L'une des causes majeures identifiées est l’augmentation des salaires du personnel militaire. En effet, au 31 décembre 2024, l’enveloppe globale des rémunérations des Forces Armées de la République Démocratique du Congo (FARDC) s'élevait à 391,5 millions de dollars, selon les données de la Banque centrale du Congo. Or, avec les récentes promesses de revalorisation salariale, ce montant devrait presque doubler, atteignant 783 millions de dollars d’ici décembre 2025. Bien que cette augmentation soit bénéfique pour les militaires, elle exerce une pression financière considérable sur les capacités budgétaires de l’État, qui peine à trouver un équilibre entre ses ressources et ses dépenses.
Parallèlement à cela, l’insécurité persistante dans l’Est du pays a des répercussions profondes sur les recettes publiques. Notamment, la province du Nord-Kivu, qui contribuait traditionnellement à hauteur de 25 % des revenus internes avec une moyenne de 250 millions de dollars par an, est désormais fortement impactée par la cessation des activités économiques, en particulier minières. De plus, cette province et sa voisine du Sud-Kivu sont confrontées à des perturbations majeures dues aux conflits armés, ce qui réduit considérablement les encaissements fiscaux. En outre, cette dépendance marquée au secteur minier, qui représente environ 50 % du budget national selon le rapport ITIE 2022, exacerbe la situation lorsque ces régions stratégiques sont paralysées par des crises sécuritaires.

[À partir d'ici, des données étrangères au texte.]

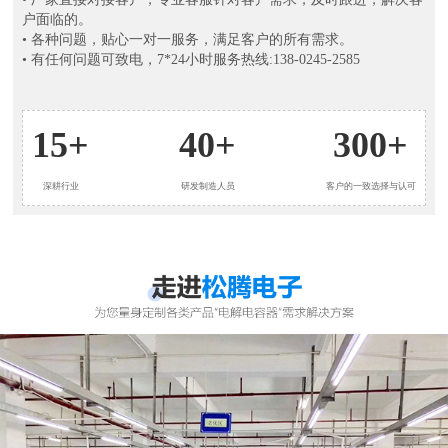
户面临的。
• 各种问题，贴心一对一服务，满足客户的所有需求。
• 有任何问题可致电，7*24小时服务热线:138-0245-2585
15+
40+
300+
深耕行业
研发制造人员
客户的一致选择与认可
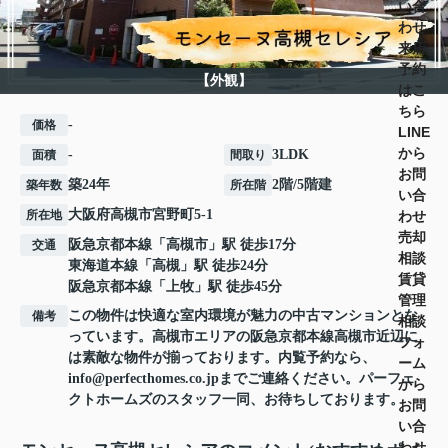
い合
わせ
来店
予約
【外観】
はこ
ちら
-
価格
LINE
から
-
3LDK
面積
間取り
お問
築24年
2階/5階建
築年数
所在階
い合
大阪府
高槻市
宮野町
5-1
わせ
所在地
売却
阪急京都本線
「
高槻市
」駅 徒歩17分
交通
相談
東海道本線
「
高槻
」駅 徒歩24分
賃貸
阪急京都本線
「
上牧
」駅 徒歩45分
管理
この物件は快適な室内環境が魅力の中古マンションとな
備考
相談
っています。高槻市エリアの阪急京都本線高槻市近辺に
フォ
は素敵な物件が揃っております。内覧予約なら、
ーム
info@perfecthomes.co.jpまでご連絡ください。パーフェ
から
クトホームズのスタッフ一同、お待ちしております。
お問
い合
わせ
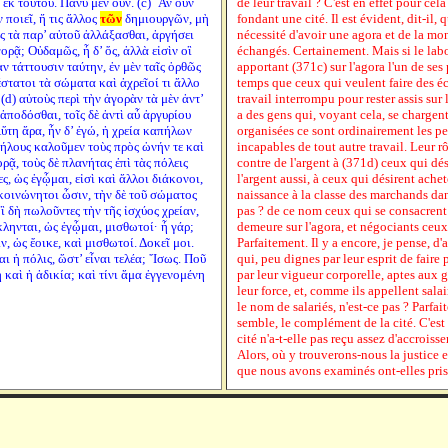
ἐκ τούτου. Πάνυ μὲν οὖν. (c) ῍Αν οὖν
de leur travail ? C'est en effet pour ce
 ποιεῖ, ἤ τις ἄλλος
τῶν
δημιουργῶν, μὴ
fondant une cité. Il est évident, dit-il, 
ις τὰ παρ’ αὐτοῦ ἀλλάξασθαι, ἀργήσει
nécessité d'avoir une agora et de la mo
ρᾷ; Οὐδαμῶς, ἦ δ’ ὅς, ἀλλὰ εἰσὶν οἳ
échangés. Certainement. Mais si le labo
ν τάττουσιν ταύτην, ἐν μὲν ταῖς ὀρθῶς
apportant (371c) sur l'agora l'un de ses
έστατοι τὰ σώματα καὶ ἀχρεῖοί τι ἄλλο
temps que ceux qui veulent faire des éch
(d) αὐτοὺς περὶ τὴν ἀγορὰν τὰ μὲν ἀντ’
travail interrompu pour rester assis sur l
ἀποδόσθαι, τοῖς δὲ ἀντὶ αὖ ἀργυρίου
a des gens qui, voyant cela, se chargent 
Αὕτη ἄρα, ἦν δ’ ἐγώ, ἡ χρεία καπήλων
organisées ce sont ordinairement les per
απήλους καλοῦμεν τοὺς πρὸς ὠνήν τε καὶ
incapables de tout autre travail. Leur rôl
ρᾷ, τοὺς δὲ πλανήτας ἐπὶ τὰς πόλεις
contre de l'argent à (371d) ceux qui dés
ες, ὡς ἐγᾦμαι, εἰσὶ καὶ ἄλλοι διάκονοι,
l'argent aussi, à ceux qui désirent ache
οκοινώνητοι ὦσιν, τὴν δὲ τοῦ σώματος
naissance à la classe des marchands dans
ἳ δὴ πωλοῦντες τὴν τῆς ἰσχύος χρείαν,
pas ? de ce nom ceux qui se consacrent à 
κληνται, ὡς ἐγᾦμαι, μισθωτοί· ἦ γάρ;
demeure sur l'agora, et négociants ceux
, ὡς ἔοικε, καὶ μισθωτοί. Δοκεῖ μοι.
Parfaitement. Il y a encore, je pense, d'
ι ἡ πόλις, ὥστ’ εἶναι τελέα; ῎Ισως. Ποῦ
qui, peu dignes par leur esprit de faire
η καὶ ἡ ἀδικία; καὶ τίνι ἅμα ἐγγενομένη
par leur vigueur corporelle, aptes aux g
leur force, et, comme ils appellent salai
le nom de salariés, n'est-ce pas ? Parfai
semble, le complément de la cité. C'est
cité n'a-t-elle pas reçu assez d'accroiss
Alors, où y trouverons-nous la justice e
que nous avons examinés ont-elles pris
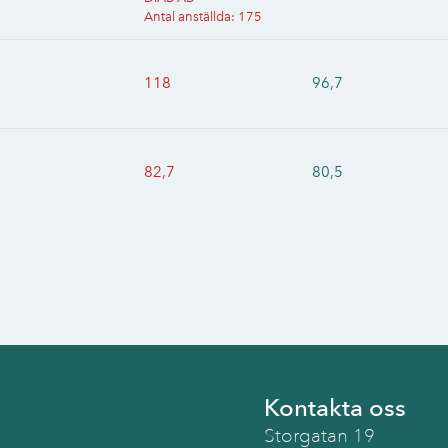
Antal anställda
:
175
118
96,7
82,7
80,5
Kontakta oss
Storgatan 19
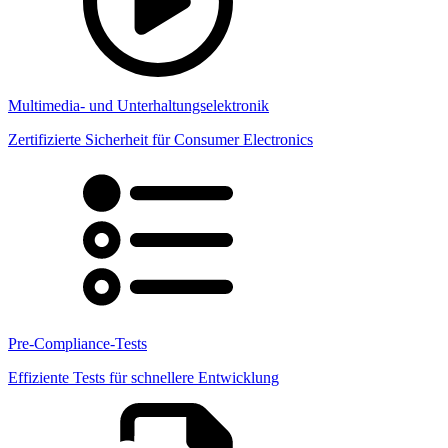
Multimedia- und Unterhaltungselektronik
Zertifizierte Sicherheit für Consumer Electronics
Pre-Compliance-Tests
Effiziente Tests für schnellere Entwicklung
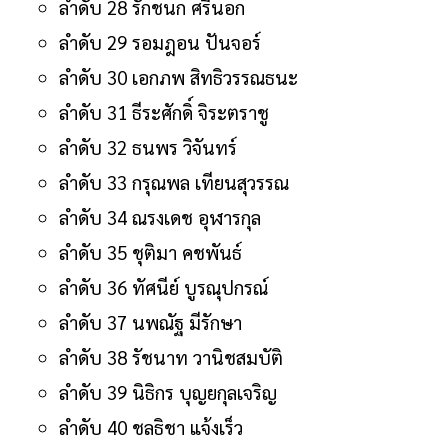
ลำดับ 28 รักชนก ศรีนอก
ลำดับ 29 รอมฎอน ปันจอร์
ลำดับ 30 เอกภพ สิทธิวรรณธนะ
ลำดับ 31 ธีระศักดิ์ จิระตราชู
ลำดับ 32 ธนพร วิจันทร์
ลำดับ 33 กรุณพล เทียนสุวรรณ
ลำดับ 34 ณรงเดช อุฬารกุล
ลำดับ 35 ชุติมา คชพันธ์
ลำดับ 36 ทัศนีย์ บูรณุปกรณ์
ลำดับ 37 นพณัฐ มีรักษา
ลำดับ 38 รัชนาท วานิชสมบัติ
ลำดับ 39 นิธิกร บุญยกุลเจริญ
ลำดับ 40 ชลธิชา แจ้งเร็ว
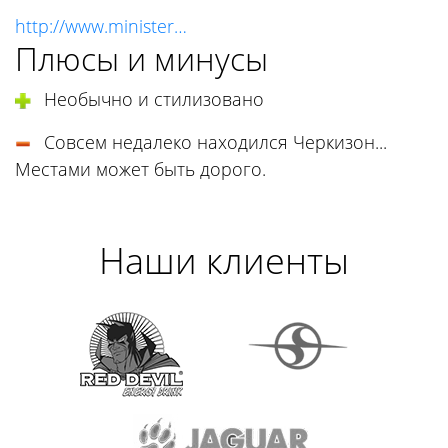
http://www.minister…
Плюсы и минусы
Необычно и стилизовано
Совсем недалеко находился Черкизон...
Местами может быть дорого.
Наши клиенты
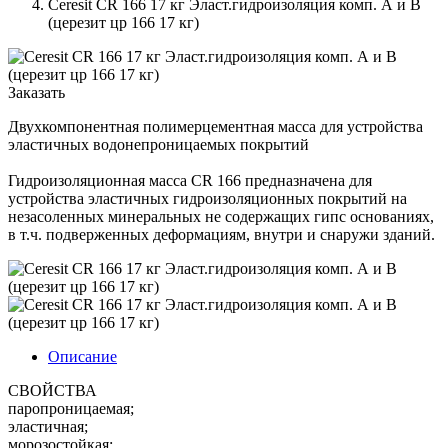
Ceresit CR 166 17 кг Эласт.гидроизоляция комп. А и B
(церезит цр 166 17 кг)
Заказать
Двухкомпонентная полимерцементная масса для устройства
эластичных водонепроницаемых покрытий
Гидроизоляционная масса CR 166 предназначена для
устройства эластичных гидроизоляционных покрытий на
незасоленных минеральных не содержащих гипс основаниях,
в т.ч. подверженных деформациям, внутри и снаружи зданий.
Описание
СВОЙСТВА
паропроницаемая;
эластичная;
морозостойкая;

En sus de ces difficultés, les dépenses militaires connaissent une progression constante, ce qui amplifie davantage les tensions budgétaires. Ainsi, entre 2022 et 2023, un montant de 2,5 milliards de dollars a été alloué pour financer les opérations militaires. De plus, depuis le début de l’année 2025, l’escalade des combats dans l’Est du pays a engendré des besoins militaires encore plus importants, nécessitant des décaissements supplémentaires pour faire face à l’urgence sécuritaire.
De fait, ces dépenses exceptionnelles viennent aggraver un déficit budgétaire déjà préoccupant. À la fin de l’année 2024, le déficit atteignait 912,7 millions de dollars. Cependant, au 19 mars 2025, le rapport de la Banque centrale du Congo révèle une balance des opérations financières affichant un déficit de trésorerie de 440,5 millions de dollars. Ce déséquilibre résulte de recettes publiques s’élevant à 1,7 milliard de dollars, comparativement à des dépenses totales de 2,2 milliards de dollars.
Face à cette conjoncture, la récurrence des retards dans le paiement des agents publics apparaît comme un symptôme alarmant des défis structurels auxquels sont confrontées les finances publiques du pays. En effet, les causes de cette situation, qu’elles soient liées à l’augmentation des charges salariales, à l’insécurité paralysant les recettes ou encore aux dépenses militaires croissantes, sont étroitement interconnectées, ce qui réduit considérablement les marges de manœuvre de l’État.
Afin de surmonter ces obstacles, il devient indispensable d’envisager des réformes structurelles en profondeur. Dans cette perspective, une meilleure gestion des ressources publiques, un renforcement de la collecte fiscale dans les régions non affectées par les conflits, ainsi qu’une diversification des sources de revenus devraient figurer parmi les priorités pour réduire la dépendance à un secteur minier intrinsèquement volatile.
Les retards de paie et le déficit public récurrent constituent un signal d’alarme quant à la nécessité impérieuse d’un renforcement de la gouvernance financière et d’une optimisation rigoureuse des dépenses publiques. Par conséquent, la voie vers une stabilité budgétaire durable passe inéluctablement par des efforts concertés visant à restaurer la paix dans l’Est, à diversifier l’économie nationale et à instaurer une discipline budgétaire sans faille. De telles mesures sont essentielles pour éviter que les finances publiques ne continuent leur dangereuse descente dans le rouge, mettant ainsi en péril le bien-être de la population et le bon fonctionnement des institutions de la République.